I would give my let arm to call in and shoot a bobcat!!!!! They are tough to see


----------



## Fallguy (Jan 23, 2004)

That would be pretty sweet! Anybody know how many bobcats are shot per year in ND? Does the G and F say the amounts?


----------



## xdeano (Jan 14, 2005)

I don't think there is an amount that you can shoot or trap. But i'm not sure. One of my buddies already has 6 cats this year, just on foot holds. out western ND.
xdeano

ps, i've had the itch to try and call one in too, but it seems like i always get into a great area to call a cat and a damn coyote comes trotting in, so i shoot the coyote instead of letting it go. I don't like letting them go and make them any smarter.


----------



## M*F (Nov 3, 2006)

I talked to a game warden and he said that about 100 cats get taken a year in ND. Pretty much all trapped. Surprised me, I didnt think there was that many around.


----------



## badlander (Dec 15, 2006)

We have them out here.I have to go North to hunt them. I have shot 1 in 20 plus yrs of calling out here. I have only seen about 10 or 12 in 38 yrs.
We have tryed to call them in , in the Moon lite with good snow cover but the Coyotes always come in first. I only know 2 other hunters out here that have shot them. Theres a old trapper over by Amidon that catches some every yr.


----------



## Fallguy (Jan 23, 2004)

badlander

You say you have only seen 10 in 38 years. What about sign?
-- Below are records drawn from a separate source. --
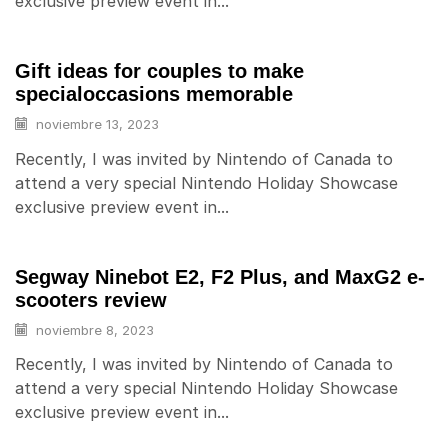
exclusive preview event in...
Gift ideas for couples to make
specialoccasions memorable
noviembre 13, 2023
Recently, I was invited by Nintendo of Canada to
attend a very special Nintendo Holiday Showcase
exclusive preview event in...
Segway Ninebot E2, F2 Plus, and MaxG2 e-
scooters review
noviembre 8, 2023
Recently, I was invited by Nintendo of Canada to
attend a very special Nintendo Holiday Showcase
exclusive preview event in...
Do you guys see a lot of sign of them around and just not see the animals?


----------



## DOGKILLR (Oct 9, 2006)

There's plenty of them in certain pockets here in NC. They seem to like the thick river bottom/creek bottom land with lots of brush piles. I called in a few with woodpecker distress and they came in at a trot and quick so I must have set up right on top of them. They also seem to be seen alot around the mid of December and on by deer hunters. I don't know if its because they are hungry or perhaps the breeding season starts. When deer season goes out the last of January I plan on going to an area here that holds alot of cats and target them. I don't know about your areas but timbered land that has grown up back thick (we call them cutovers here) are good places to start.


----------



## badlander (Dec 15, 2006)

fallguy,

Yes there is sign. I just dont target them alot. I know Rancher that have never seen them but they see signs 2 or 3 times a month. I have heard that the bird calls are the best for Cats. I will try for them after the first of the yr, Maybe we will have snow by then. We dont have any problems with Cats so we dont hunt them alot.


----------



## nboreen (Dec 19, 2006)

The bobcats love the "woodpecker" sound, I use that call w/ my whirlybird and do quite well on the cats in colorado. My uncle gets a couple a year in western North Dakota, around Watford City


----------